Als er sein Husten hörte, erinnerte sich Wei Yuanjie endlich an die Anwesenheit dieses Mannes, der sich in seinem Verhalten so sehr wie sein eigener Schatten verhielt, dass er ihn bis dahin kaum bemerkt hatte. Im nächsten Moment erschien ein erleuchteter Ausdruck in den Augen des Prinzen.
„Oh! Ich hab eine Idee! Warum trainiert ihr beiden nicht ein bisschen, und ich schaue euch aus dem Schatten der Terrasse zu“, sagte der Prinz und setzte sich auf, wobei er sich aufgrund seiner Müdigkeit etwas schwerfällig bewegte, während er mit dem Finger auf den Leibwächter und dann auf eine überdachte Terrasse mit Sofas und Erfrischungen zeigte, die ihm in diesem Moment wie der Himmel auf Erden vorkam.
„Ich kann meine Aufmerksamkeit nicht von Ihrer Sicherheit abwenden, Eure Hoheit“, schüttelte der Leibwächter den Kopf, obwohl ein Bedauern in seinen Augen aufblitzte.
Er beobachtete Wu Longs Kampf mit dem Prinzen und war echt beeindruckt davon, wie geschickt dieser junge Mann war.
„Komm schon! Du bist nicht der einzige Leibwächter, den Mutter geschickt hat, da sind noch diese vier!“, sagte Wei Yuanjie und zeigte auf einen der vier Wachen, die sich ihnen erst auf dem Palastgelände angeschlossen hatten.
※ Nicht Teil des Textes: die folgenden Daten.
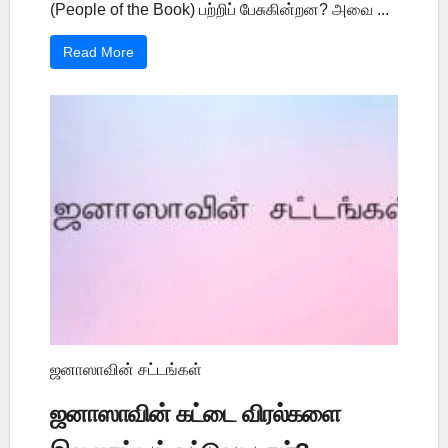
(People of the Book) பற்றிப் பேசுகின்றன? அவை ...
Read More
ஜனாஸாவின் சட்டங்கள்
ஜனாஸாவின் கட்டை விரல்களை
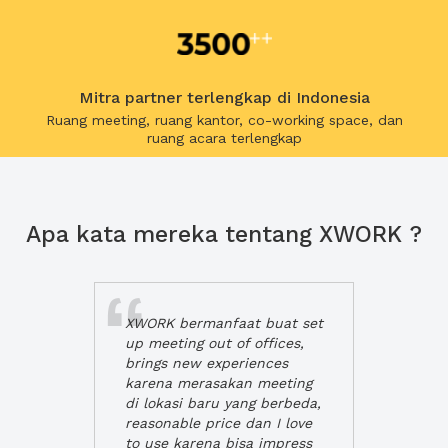
Mitra partner terlengkap di Indonesia
Ruang meeting, ruang kantor, co-working space, dan
ruang acara terlengkap
Apa kata mereka tentang XWORK ?
XWORK bermanfaat buat set
up meeting out of offices,
brings new experiences
karena merasakan meeting
di lokasi baru yang berbeda,
reasonable price dan I love
to use karena bisa impress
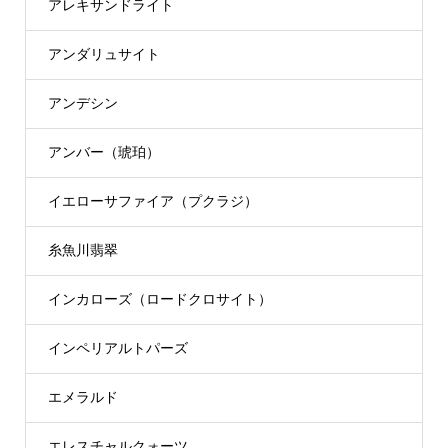
アレキサンドライト
アンダリュサイト
アンデシン
アンバー（琥珀）
イエローサファイア（プクラジ）
糸魚川翡翠
インカローズ（ロードクロサイト）
インペリアルトパーズ
エメラルド
エレスチャルクォーツ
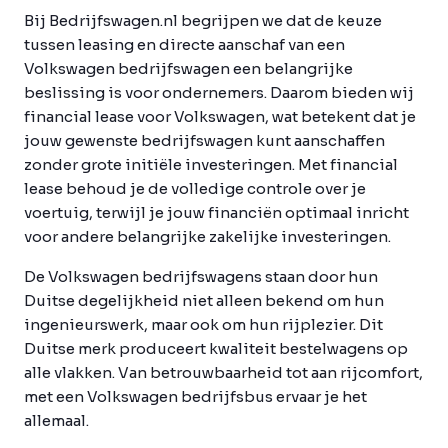
Bij Bedrijfswagen.nl begrijpen we dat de keuze
tussen leasing en directe aanschaf van een
Volkswagen bedrijfswagen een belangrijke
beslissing is voor ondernemers. Daarom bieden wij
financial lease voor Volkswagen, wat betekent dat je
jouw gewenste bedrijfswagen kunt aanschaffen
zonder grote initiële investeringen. Met financial
lease behoud je de volledige controle over je
voertuig, terwijl je jouw financiën optimaal inricht
voor andere belangrijke zakelijke investeringen.
De Volkswagen bedrijfswagens staan door hun
Duitse degelijkheid niet alleen bekend om hun
ingenieurswerk, maar ook om hun rijplezier. Dit
Duitse merk produceert kwaliteit bestelwagens op
alle vlakken. Van betrouwbaarheid tot aan rijcomfort,
met een Volkswagen bedrijfsbus ervaar je het
allemaal.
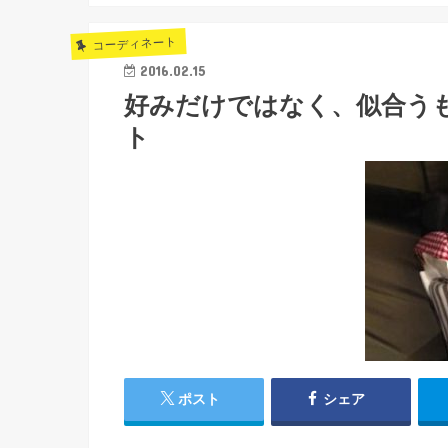
コーディネート
2016.02.15
好みだけではなく、似合う
ト
ポスト
シェア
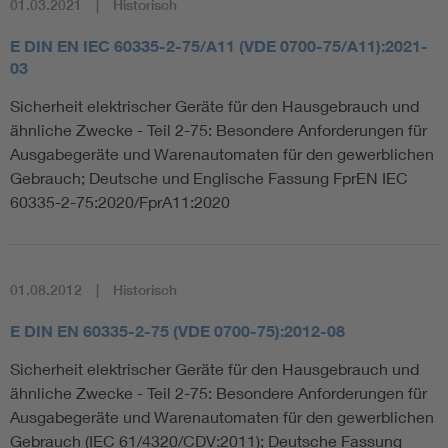
01.03.2021
Historisch
E DIN EN IEC 60335-2-75/A11 (VDE 0700-75/A11):2021-
03
Sicherheit elektrischer Geräte für den Hausgebrauch und
ähnliche Zwecke - Teil 2-75: Besondere Anforderungen für
Ausgabegeräte und Warenautomaten für den gewerblichen
Gebrauch; Deutsche und Englische Fassung FprEN IEC
60335-2-75:2020/FprA11:2020
01.08.2012
Historisch
E DIN EN 60335-2-75 (VDE 0700-75):2012-08
Sicherheit elektrischer Geräte für den Hausgebrauch und
ähnliche Zwecke - Teil 2-75: Besondere Anforderungen für
Ausgabegeräte und Warenautomaten für den gewerblichen
Gebrauch (IEC 61/4320/CDV:2011); Deutsche Fassung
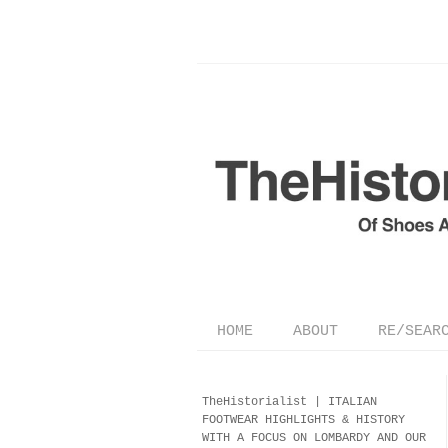
HOME
ABOUT
RE/SEAR
TheHistorialist |
ITALIAN
FOOTWEAR
HIGHLIGHTS & HISTORY
WITH A FOCUS ON LOMBARDY AND OUR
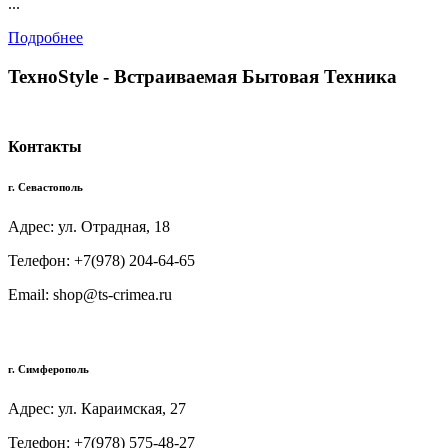
...
Подробнее
TexноStyle - Встраиваемая Бытовая Техника
Контакты
г. Севастополь
Адрес: ул. Отрадная, 18
Телефон: +7(978) 204-64-65
Email: shop@ts-crimea.ru
г. Симферополь
Адрес: ул. Караимская, 27
Телефон: +7(978) 575-48-27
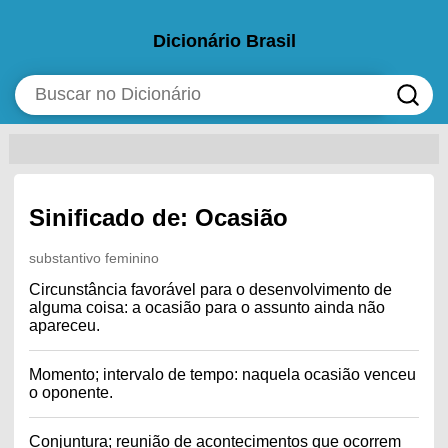
Dicionário Brasil
Sinificado de: Ocasião
substantivo feminino
Circunstância favorável para o desenvolvimento de
alguma coisa: a ocasião para o assunto ainda não
apareceu.
Momento; intervalo de tempo: naquela ocasião venceu
o oponente.
Conjuntura; reunião de acontecimentos que ocorrem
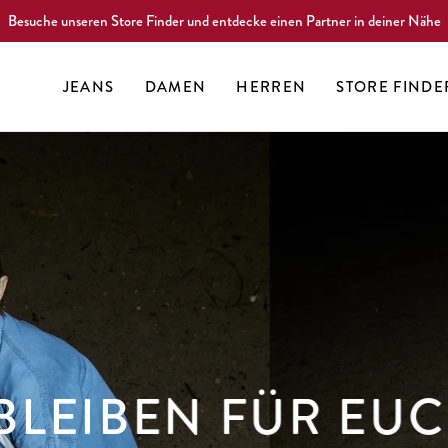
Besuche unseren Store Finder und entdecke einen Partner in deiner Nähe
JEANS
DAMEN
HERREN
STORE FINDE
BLEIBEN FÜR EU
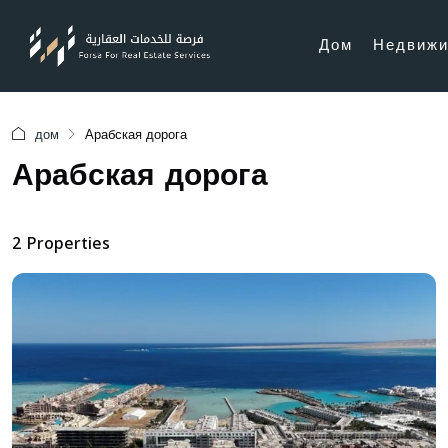
Дом
Недвижи
дом
Арабская дорога
Арабская дорога
2 Properties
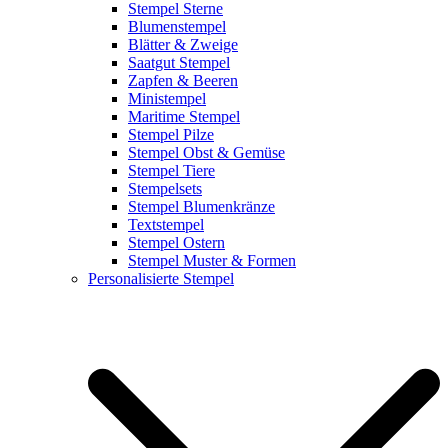
Stempel Sterne
Blumenstempel
Blätter & Zweige
Saatgut Stempel
Zapfen & Beeren
Ministempel
Maritime Stempel
Stempel Pilze
Stempel Obst & Gemüse
Stempel Tiere
Stempelsets
Stempel Blumenkränze
Textstempel
Stempel Ostern
Stempel Muster & Formen
Personalisierte Stempel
Ein Zögern zeigte sich in den Augen des Leibwächters, als er den Prinzen und dann Wu Long ansah.
Die vier Wachen, von denen der Prinz sprach, waren ihm gemeinsam tatsächlich gewachsen, daher lag es nahe, dass ein kurzer Sparring nicht schaden konnte.
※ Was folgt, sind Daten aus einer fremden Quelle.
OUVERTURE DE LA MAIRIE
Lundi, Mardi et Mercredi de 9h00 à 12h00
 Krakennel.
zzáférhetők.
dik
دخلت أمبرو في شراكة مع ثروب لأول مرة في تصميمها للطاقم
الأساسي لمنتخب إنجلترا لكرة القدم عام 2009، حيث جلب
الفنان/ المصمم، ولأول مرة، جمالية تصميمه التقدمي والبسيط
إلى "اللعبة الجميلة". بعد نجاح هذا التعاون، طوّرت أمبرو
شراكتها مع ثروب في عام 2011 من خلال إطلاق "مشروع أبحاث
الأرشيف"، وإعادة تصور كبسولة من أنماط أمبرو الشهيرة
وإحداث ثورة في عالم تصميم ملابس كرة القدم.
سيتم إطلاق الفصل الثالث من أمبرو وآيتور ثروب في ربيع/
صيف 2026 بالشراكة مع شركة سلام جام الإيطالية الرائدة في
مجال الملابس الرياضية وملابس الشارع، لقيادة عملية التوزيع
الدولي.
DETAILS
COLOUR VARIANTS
Wu Long dachte kurz nach und nickte dann leicht dem Leibwächter zu, der sich auf der 8. Stufe des Essenzsammelreichs befand.
Damit waren die Zweifel des Leibwächters ausgeräumt, und als Wei Yuanjie zur Terrasse ging, trat der Leibwächter in das Licht der beiden Sonnen auf dem Trainingsplatz und zog ein Neunring-Breitschwert.
„Gute Waffe, ich bin neugierig, was die Hauptwaffe ist, wenn das die Ersatzwaffe ist“, kommentierte Wu Long und bemerkte, dass der Leibwächter nur einen niedrigen Schatz der zweiten Stufe herausholte, keinen hochrangigen, der seinem Kultivierungsgrad und Status entsprechen würde.
„Ich kann nicht behaupten, den Kampf gewonnen zu haben, wenn meine Waffe besser ist“, sagte der Mann, während er Wu Long ansah, und deutete damit an, dass Wu Longs eiserner Fächer wahrscheinlich auch nicht seine Waffe war, da es sich nur um eine niedrige Profound Grade-Waffe der ersten Stufe handelte.
Wu Long faltete den eisernen Fächer zusammen und verstaute ihn in seinem Raumring. Dann holte er das Eisenblatt hervor, das hochwertige Schwert der ersten Stufe, das er erhalten hatte, nachdem er einen Ältesten der Sekte der Sieben Extremschwerter getötet hatte.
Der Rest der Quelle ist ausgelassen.